The issue of bias in training data, inevitable for any model trained on human text corpora, also remains an open question. Zhipu has not yet published a detailed technical report (the team announced it is "coming"), making it difficult to independently evaluate the choices made in data selection and the alignment phase. This omission is not a marginal detail: precisely on this point, American labs like Anthropic and OpenAI have built a significant part of their reputation, with extensive public documentation and explicit policies.
The emerging picture
Looking at the articles published on this portal in recent weeks, the pattern is unmistakable. In a compressed timeframe, DeepSeek, Moonshot (with Kimi), and Zhipu (con GLM) have released models that do not just "almost" reach the best American labs: in specific benchmarks and use cases, they surpass them, often at a fraction of the cost. This is not a temporal coincidence: it is the signal of a sector that has reached a critical mass of skills, capital, and, most significantly, a development capability on domestic hardware that American sanctions have not been able to stop, but have if anything accelerated.
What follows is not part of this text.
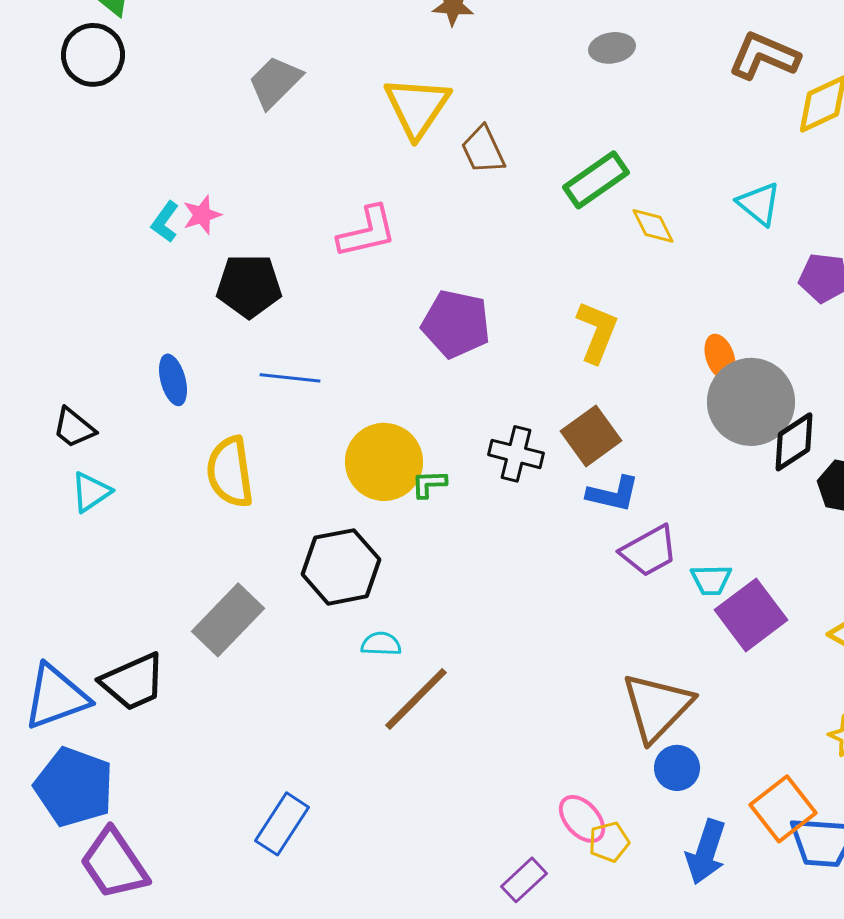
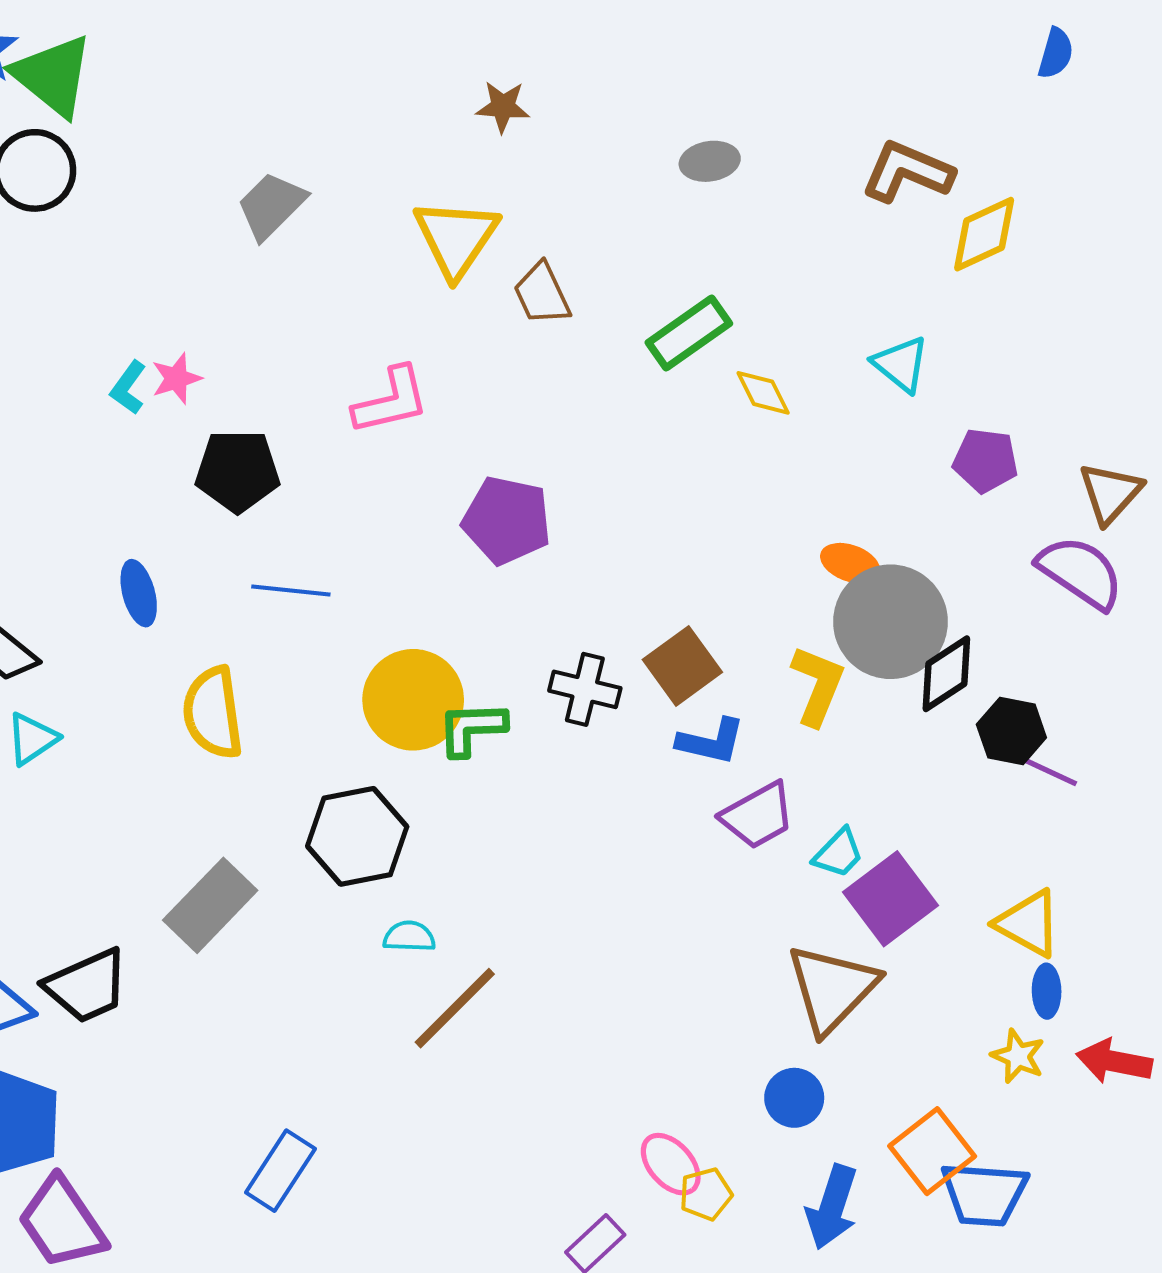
yellow L-shape: (597, 332) -> (818, 685), moved
orange ellipse: (720, 357) -> (850, 563), turned -51
green L-shape: (429, 484) -> (472, 728), size x1.5
cyan trapezoid: (711, 580) -> (838, 853), turned -45
brown triangle: (657, 707) -> (832, 989), moved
The markets' response to Chinese models is not news for February 2026. The most striking precedent dates back to January 27, 2025, when the announcement of DeepSeek R1 wiped out nearly 600 billion dollars in capitalization from Nvidia in a single day—the fastest collapse in the history of the American stock market. GLM-5 fits into that groove: it did not provoke a comparable shock, but it consolidates the narrative that the market has already internalized—that of a Chinese ecosystem that does not need to slow down.
For the sector as a whole, the lesson of GLM-5, like that of DeepSeek and Kimi before it, is that the race for artificial intelligence is no longer a competition between just two teams. Those designing infrastructures, evaluating suppliers, or making investment decisions in the technology sector must reckon with a genuinely multipolar ecosystem, where geopolitical variables, licensing choices, and hardware dependencies have become an integral part of technical analysis.
GLM-5 is freely available on Hugging Face, testable via API at Z.ai, and technical details can be consulted on the official GitHub repository. Those who want to have an informed opinion have all the material available to form one.